Negli ultimi anni, i brand più lungimiranti hanno capito il potenziale di TikTok, trasformandolo in un vero e proprio asset strategico per il recruiting e la talent attraction. Qui non si tratta di promuovere un prodotto, ma di raccontare un’esperienza. Secondo uno studio di Kantar sul ruolo che i social media giocano oggi, specie per le nuove generazioni, nella ricerca di un lavoro, le piattaforme digitali sono sul podio dei canali più popolari per la ricerca del lavoro (47%), dopo i siti specializzati (57%) e le agenzie di recruiting (52%).

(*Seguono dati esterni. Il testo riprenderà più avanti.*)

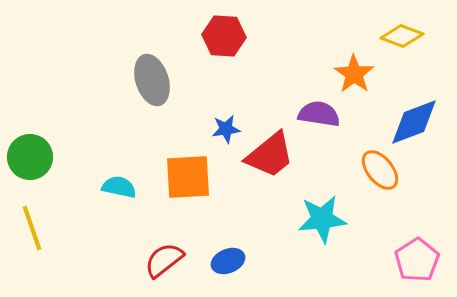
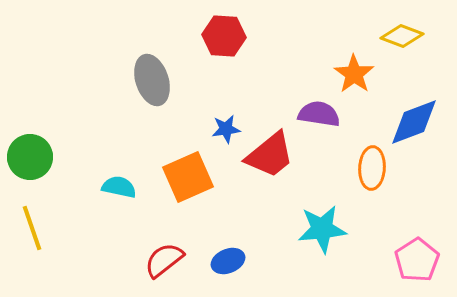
orange ellipse: moved 8 px left, 2 px up; rotated 42 degrees clockwise
orange square: rotated 21 degrees counterclockwise
cyan star: moved 10 px down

In particolare, TikTok influenza la percezione di 7 utenti su 10 nei confronti di una certa azienda, rendendola più o meno attrattiva e contribuendo o meno alla sua capacità di retention dei talenti. Su TikTok, tutto si gioca in pochi secondi. Diversi studi sul comportamento degli utenti confermano che l’attenzione della Gen Z si concentra nei primi 10-15 secondi: è in quel brevissimo lasso di tempo che si decide se un contenuto è interessante oppure no.

Per le aziende, significa dover condensare messaggi di employer branding autentici e coinvolgenti in spazi narrativi rapidissimi. Conferma le evidenze il whitepaper «L’employer branding su TikTok» realizzato da Mambo, content factory italiana, parte di OneDay Group. Dall’analisi di Mambo emerge che «la partita della talent acquisition e retention si gioca sempre più sul campo dell’employer branding, soprattutto nei settori tech e comunicazione, dove aumenta la richiesta di benefit intangibili da parte dei giovani talenti, che chiedono alle imprese di raccontarsi e promuovere online i loro princìpi e asset valoriali, rendendosi così attrattive non solo attraverso compensazione e prospettive di carriera».

Il 75% dei potenziali candidati effettua ricerche online sulla reputazione aziendale prima di candidarsi per una posizione e il 70% dei candidati scarta a priori potenziali datori di lavoro con una cattiva reputazione. Già nel 2021, TikTok aveva testato il suo potenziale come canale di recruiting con il progetto pilota #TikTokResume, in collaborazione con aziende come Chipotle, Target e Shopify. Gli utenti potevano candidarsi a offerte di lavoro con un video-curriculum creativo, mostrando non solo le proprie competenze, ma anche personalità e spirito di iniziativa. Anche in Italia, brand come Roadhouse e BillyTacos hanno sperimentato il recruiting su TikTok con ottimi risultati. Roadhouse, ad esempio, ha ricevuto 1.836 candidature con un CPC (costo per candidatura) di appena 0,18€, mentre BillyTacos ha raccolto 401 curriculum con un CPC di 0,31€. Numeri che dimostrano quanto TikTok possa essere un canale efficace (e conveniente) per la talent acquisition. «L’errore più grande per le aziende è inseguire la viralità a tutti i costi» avverte Rognoni. «Meglio puntare sull’autenticità». TikTok premia la spontaneità e i contenuti che mostrano il lato umano di un’azienda.

È così che un’azienda diventa attraente per le nuove generazioni, non con spot preconfezionati. «Video sulla quotidianità lavorativa, come “un giorno nella vita di un dipendente”, testimonianze dei collaboratori e spezzoni di brainstorming o team building rendono concreto il valore aziendale. Anche consigli di carriera e suggerimenti per il mercato del lavoro offrono un valore aggiunto, creando un legame autentico con i candidati», conclude Rognoni.